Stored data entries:
########

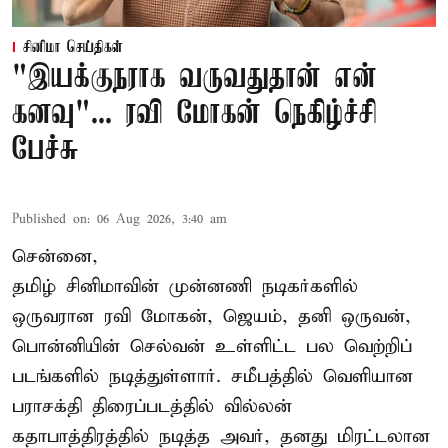
சினிமா செய்திகள்
"இயக்குநராக வருவதுதான் என்
கனவு"... ரவி மோகன் நெகிழ்ச்சி
பேச்சு
Published on
:
06 Aug 2026, 3:40 am
சென்னை,
தமிழ் சினிமாவின் முன்னணி நடிகர்களில்
ஒருவரான ரவி மோகன், ஜெயம், தனி ஒருவன்,
பொன்னியின் செல்வன் உள்ளிட்ட பல வெற்றிப்
படங்களில் நடித்துள்ளார். சமீபத்தில் வெளியான
பராசக்தி திரைப்படத்தில் வில்லன்
கதாபாத்திரத்தில் நடித்த அவர், தனது மிரட்டலான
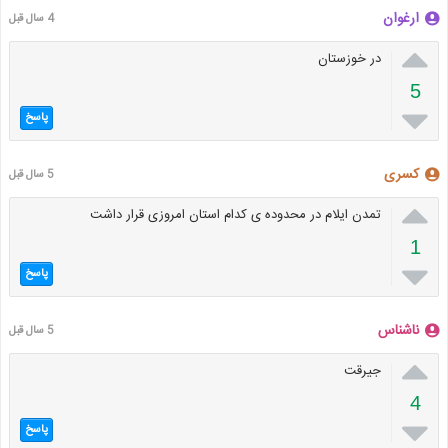
ارغوان
4 سال قبل

در خوزستان
5

پاسخ
کسری
5 سال قبل

تمدن ایلام در محدوده ی کدام استان امروزی قرار داشت
1

پاسخ
ناشناس
5 سال قبل

جیرقت‌
4

پاسخ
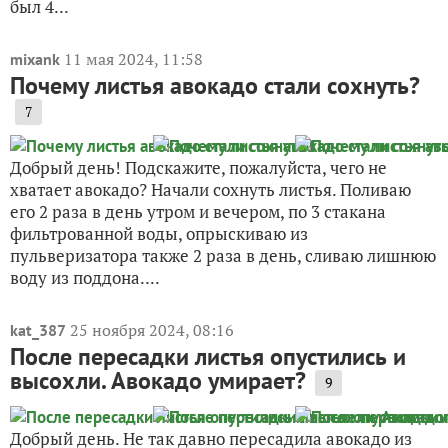
был 4...
11 мая 2024, 11:58
mixank
Почему листья авокадо стали сохнуть?
7
Добрый день! Подскажите, пожалуйста, чего не
хватает авокадо? Начали сохнуть листья. Поливаю
его 2 раза в день утром и вечером, по 3 стакана
фильтрованной воды, опрыскиваю из
пульверизатора также 2 раза в день, сливаю лишнюю
воду из поддона....
25 ноября 2024, 08:16
kat_387
После пересадки листья опустились и
высохли. Авокадо умирает?
9
Добрый день. Не так давно пересадила авокадо из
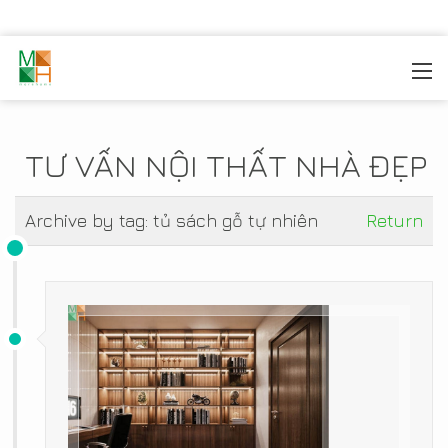
MOREHOME
/
TIN TỨC
TƯ VẤN NỘI THẤT NHÀ ĐẸP
Archive by tag:
tủ sách gỗ tự nhiên
Return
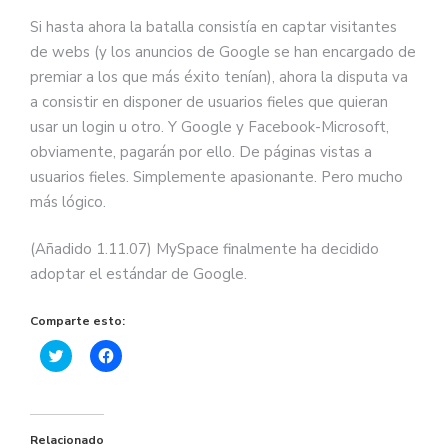
Si hasta ahora la batalla consistía en captar visitantes
de webs (y los anuncios de Google se han encargado de
premiar a los que más éxito tenían), ahora la disputa va
a consistir en disponer de usuarios fieles que quieran
usar un login u otro. Y Google y Facebook-Microsoft,
obviamente, pagarán por ello. De páginas vistas a
usuarios fieles. Simplemente apasionante. Pero mucho
más lógico.
(Añadido 1.11.07) MySpace finalmente ha decidido
adoptar el estándar de Google.
Comparte esto:
Haz
Haz
clic
clic
para
para
compartir
compartir
en
en
Twitter
Facebook
(Se
(Se
Relacionado
abre
abre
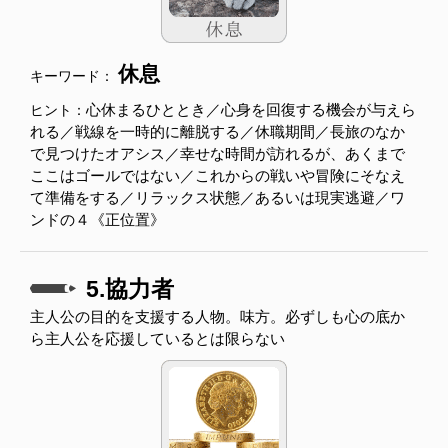
休息
キーワード：
心休まるひととき／心身を回復する機会が与えら
ヒント：
れる／戦線を一時的に離脱する／休職期間／長旅のなか
で見つけたオアシス／幸せな時間が訪れるが、あくまで
ここはゴールではない／これからの戦いや冒険にそなえ
て準備をする／リラックス状態／あるいは現実逃避／ワ
ンドの４《正位置》
5.協力者
主人公の目的を支援する人物。味方。必ずしも心の底か
ら主人公を応援しているとは限らない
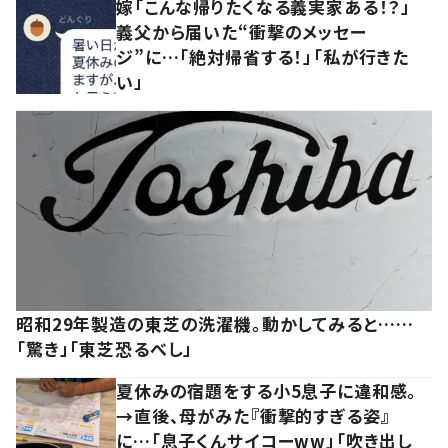
嫁「こんな帰りたくなる義実家ある！？」
義父から届いた“衝撃のメッセー
ジ”に…「絶対帰省する！」「私が行きた
い」
昭和29年製造の東芝の洗濯機。動かしてみると……
「驚き」「東芝恐るべし」
夏休みの宿題をする小5息子に違和感。
→直後、母がみた『衝撃的すぎる姿』
に…「息子くんサイコーww」「吹き出し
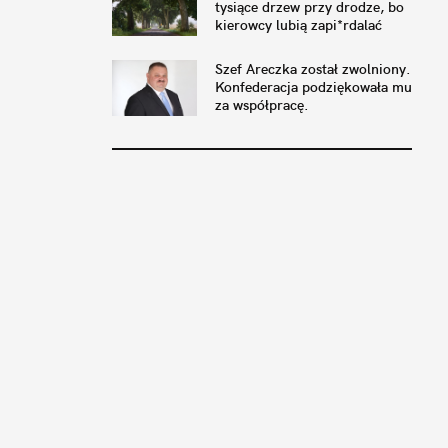
tysiące drzew przy drodze, bo
kierowcy lubią zapi*rdalać
Szef Areczka został zwolniony.
Konfederacja podziękowała mu
za współpracę.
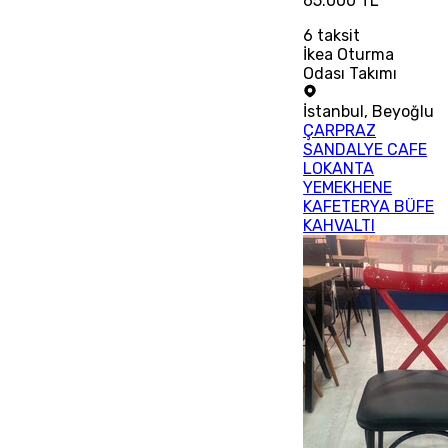
65.000 TL
6
taksit
İkea Oturma
Odası Takımı
İstanbul
,
Beyoğlu
ÇARPRAZ
SANDALYE CAFE
LOKANTA
YEMEKHENE
KAFETERYA BÜFE
KAHVALTI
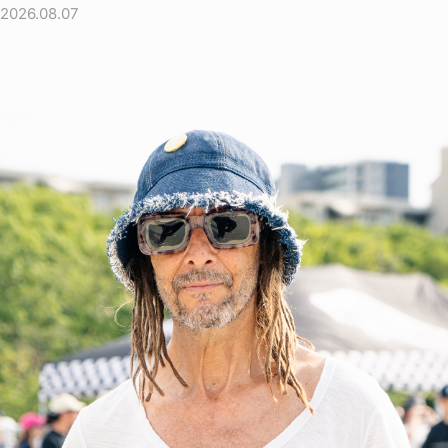
2026.08.07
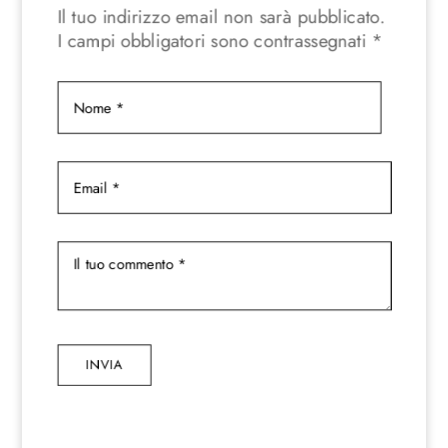
Il tuo indirizzo email non sarà pubblicato.
I campi obbligatori sono contrassegnati
*
INVIA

########

_What is required_. Where a line in the records above includes the string "листья", show it.

_Exercise answer_.
Почему листья авокадо стали сохнуть?
хватает авокадо? Начали сохнуть листья. Поливаю
После пересадки листья опустились и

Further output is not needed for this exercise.